Right now I'm listening to "Peace Is Every Step" by Thich Nhat Hanh, reading "How to Change Your Mind" by Michael Pollan, knitting mittens, and thinking about casting on a hat.

Friday, June 16, 2006

Green satin ribbon

I've been listening to Are You Somebody?, a memoir by Nuala O'Faolain. She describes having been given an exercise once to write about the turning points in her life. Start with the sentence, "I was born" as number one. Number two for her was, "I learned to read." She illuminates well how reading has colored everything she's done since.

For me, I think my second sentence would be, "I learned to tie a bow." Doesn't sound lofty or earth-shaking (or even very promising), does it? But I remember the exact moment I first successfully tied a bow -- not in my shoelaces (this was pre-Velcro when sensible shoes tied and buckles were for dress-up), but in the green satin ribbon of a bolero jacket my Grandma had made for my Barbie. I was not yet 5 and sitting in the sunny open front door, dangling my bare feet over the sill and it came like a flash: that first bow worked carefully in the miniature that is everything about Barbie clothes (have you seen those snaps?) and the beginning of Independence. No more waiting on the pleasure of others. I could do this myself.

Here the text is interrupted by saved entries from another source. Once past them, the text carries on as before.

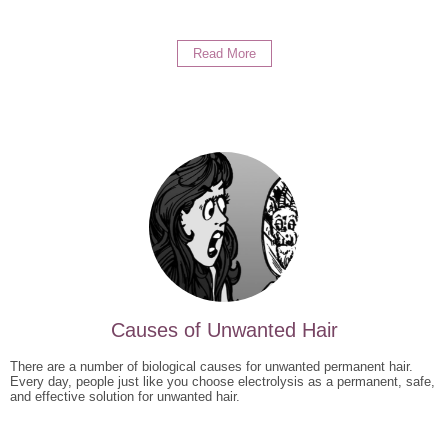
Read More
Causes of Unwanted Hair
There are a number of biological causes for unwanted permanent hair.
Every day, people just like you choose electrolysis as a permanent, safe,
and effective solution for unwanted hair.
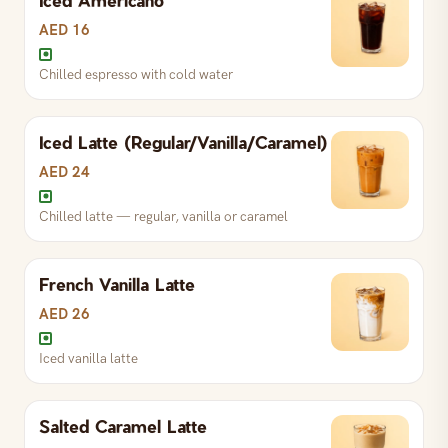
S
AED 13
R
AED 16
L
AED 25
AED 16
Chilled espresso with cold water
Full-bodied Assam black tea
Iced Latte (Regular/Vanilla/Caramel)
S
AED 13
R
AED 16
L
AED 25
AED 24
Chilled latte — regular, vanilla or caramel
French Vanilla Latte
AED 26
Iced vanilla latte
Chilled espresso with cold water
Salted Caramel Latte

Maybe that's the root of my long romance with thread, yarn, string & rope. My macrame career may have been brief, but I have a shelf full of books on knots accompanying my shelf of sewing books & shelves of knitting books. (So maybe reading is number 3?) Is it the holding things together that fascinates me or the labyrinthine path the cord follows to a miraculous conclusion? Or maybe I just believe everything is connected and yarn is a fine metaphor for that.

How about you? What's your second sentence? Or third or fourth?

1 Comments:

Anonymous Anonymous said...

hm. i don't think seconds, thirds or fourths are of any real importance. everyone learns the same things at that age.